Turkish police bust men trying to sell ‘a 1,900-year-old Torah’


Turkish police on Tuesday arrested four men in the coastal city of Adana on suspicion that they tried to sell a purportedly 1,900-year-old Torah scroll.

The men claimed they legally acquired the nearly 29-foot-(9 meters)-long gazelle-hide scroll from an antiquities dealer and were ignorant of its provenance.

“We bought it from an antique store and brought it to a geography teacher to ask what was written on it,” the Hurriyet Daily News website quoted one of the suspects as saying.

Initial reports could not confirm the scroll’s authenticity, nor did they indicate on what basis authorities claimed it was nearly 2,000 years old. The oldest extant complete version of the Torah is the Leningrad Codex, which dates back to the early 11th century CE, and few of the oldest Torah scrolls exceed 500 years in age.

Officers belonging to the Turkish police’s anti-smuggling and organized crime branch arrested the men for allegedly trying to sell the ancient text, and seized the scroll.
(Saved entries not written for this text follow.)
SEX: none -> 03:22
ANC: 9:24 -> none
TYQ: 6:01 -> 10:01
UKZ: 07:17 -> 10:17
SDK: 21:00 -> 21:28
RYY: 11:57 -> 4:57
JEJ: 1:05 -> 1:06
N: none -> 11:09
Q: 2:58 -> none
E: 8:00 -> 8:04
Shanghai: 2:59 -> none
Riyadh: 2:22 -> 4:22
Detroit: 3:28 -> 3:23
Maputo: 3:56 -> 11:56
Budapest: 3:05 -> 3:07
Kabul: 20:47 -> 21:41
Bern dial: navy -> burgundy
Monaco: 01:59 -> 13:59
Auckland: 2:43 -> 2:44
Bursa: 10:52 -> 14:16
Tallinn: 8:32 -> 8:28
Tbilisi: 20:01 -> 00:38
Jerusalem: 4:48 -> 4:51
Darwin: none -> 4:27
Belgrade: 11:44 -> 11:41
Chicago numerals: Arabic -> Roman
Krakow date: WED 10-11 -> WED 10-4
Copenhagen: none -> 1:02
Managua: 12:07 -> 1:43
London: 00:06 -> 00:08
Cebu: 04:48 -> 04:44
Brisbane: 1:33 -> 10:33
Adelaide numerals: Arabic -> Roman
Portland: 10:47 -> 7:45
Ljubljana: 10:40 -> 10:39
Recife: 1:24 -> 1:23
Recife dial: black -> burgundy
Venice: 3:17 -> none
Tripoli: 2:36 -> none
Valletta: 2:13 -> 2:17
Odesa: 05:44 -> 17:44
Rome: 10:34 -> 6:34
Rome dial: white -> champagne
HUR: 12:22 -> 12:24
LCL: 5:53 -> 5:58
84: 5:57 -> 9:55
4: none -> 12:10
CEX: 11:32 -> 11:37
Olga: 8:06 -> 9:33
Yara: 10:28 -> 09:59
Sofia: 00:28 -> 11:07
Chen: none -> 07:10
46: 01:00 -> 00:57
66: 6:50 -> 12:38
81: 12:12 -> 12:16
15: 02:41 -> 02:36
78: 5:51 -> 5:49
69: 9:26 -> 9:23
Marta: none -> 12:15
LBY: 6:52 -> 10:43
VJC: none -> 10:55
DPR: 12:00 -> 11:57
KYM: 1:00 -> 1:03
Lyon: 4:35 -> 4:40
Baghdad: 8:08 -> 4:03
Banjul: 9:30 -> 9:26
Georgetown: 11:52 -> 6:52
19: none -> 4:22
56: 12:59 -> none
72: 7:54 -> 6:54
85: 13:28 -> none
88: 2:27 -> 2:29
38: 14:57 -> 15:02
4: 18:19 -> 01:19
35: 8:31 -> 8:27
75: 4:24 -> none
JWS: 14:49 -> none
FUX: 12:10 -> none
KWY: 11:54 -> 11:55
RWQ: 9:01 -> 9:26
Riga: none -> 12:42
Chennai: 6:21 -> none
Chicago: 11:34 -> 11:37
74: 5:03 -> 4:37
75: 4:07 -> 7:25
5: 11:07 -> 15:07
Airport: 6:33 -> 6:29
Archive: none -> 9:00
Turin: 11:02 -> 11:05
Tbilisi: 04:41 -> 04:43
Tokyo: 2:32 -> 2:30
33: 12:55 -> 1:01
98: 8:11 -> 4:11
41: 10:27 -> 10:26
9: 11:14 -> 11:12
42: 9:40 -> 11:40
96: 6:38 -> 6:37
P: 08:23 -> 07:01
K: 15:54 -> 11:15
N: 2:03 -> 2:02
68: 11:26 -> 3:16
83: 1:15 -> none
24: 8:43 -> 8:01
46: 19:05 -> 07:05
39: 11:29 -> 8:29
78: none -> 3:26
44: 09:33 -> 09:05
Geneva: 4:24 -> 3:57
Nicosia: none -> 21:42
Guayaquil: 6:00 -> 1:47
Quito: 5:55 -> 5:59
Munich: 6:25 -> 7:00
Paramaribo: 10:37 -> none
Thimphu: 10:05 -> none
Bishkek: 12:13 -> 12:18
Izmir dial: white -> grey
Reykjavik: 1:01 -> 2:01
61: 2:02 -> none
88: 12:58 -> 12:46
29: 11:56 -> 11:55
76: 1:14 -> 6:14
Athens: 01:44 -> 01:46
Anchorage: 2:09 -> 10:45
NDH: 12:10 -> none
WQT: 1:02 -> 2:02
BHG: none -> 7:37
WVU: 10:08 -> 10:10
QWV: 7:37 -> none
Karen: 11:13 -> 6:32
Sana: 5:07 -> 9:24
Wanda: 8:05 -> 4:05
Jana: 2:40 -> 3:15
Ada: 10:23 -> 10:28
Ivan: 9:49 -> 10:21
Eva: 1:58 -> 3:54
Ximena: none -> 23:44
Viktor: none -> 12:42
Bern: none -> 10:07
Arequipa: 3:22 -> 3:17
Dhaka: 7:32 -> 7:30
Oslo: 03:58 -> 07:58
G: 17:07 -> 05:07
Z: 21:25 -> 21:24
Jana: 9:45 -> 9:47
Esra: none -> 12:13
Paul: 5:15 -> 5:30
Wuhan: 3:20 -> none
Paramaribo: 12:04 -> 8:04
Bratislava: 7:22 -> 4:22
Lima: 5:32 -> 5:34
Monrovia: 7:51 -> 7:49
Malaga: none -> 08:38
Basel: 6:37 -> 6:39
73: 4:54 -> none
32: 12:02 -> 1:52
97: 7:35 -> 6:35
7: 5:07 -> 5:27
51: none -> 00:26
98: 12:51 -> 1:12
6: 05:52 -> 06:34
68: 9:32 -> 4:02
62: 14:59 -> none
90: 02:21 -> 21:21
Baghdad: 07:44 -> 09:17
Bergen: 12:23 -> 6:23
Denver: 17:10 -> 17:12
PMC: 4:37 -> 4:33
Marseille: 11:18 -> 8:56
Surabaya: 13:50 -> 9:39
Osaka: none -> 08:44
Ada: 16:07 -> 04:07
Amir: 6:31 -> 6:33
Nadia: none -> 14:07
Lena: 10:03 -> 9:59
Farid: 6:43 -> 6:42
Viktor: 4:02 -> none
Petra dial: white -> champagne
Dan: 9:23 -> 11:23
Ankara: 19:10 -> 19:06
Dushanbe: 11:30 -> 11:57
The men were only identified in the Turkish press as T.N., Ş.C., Y.Ş. and S.C.D.

Turkish authorities transported the scroll to Ankara for inspection by ancient manuscript experts.

Earlier in 2012, Turkish authorities claimed to have discovered a 1,500-year-old version of the missing, apocryphal Gospel of Barnabas, but its authenticity has yet to be verified.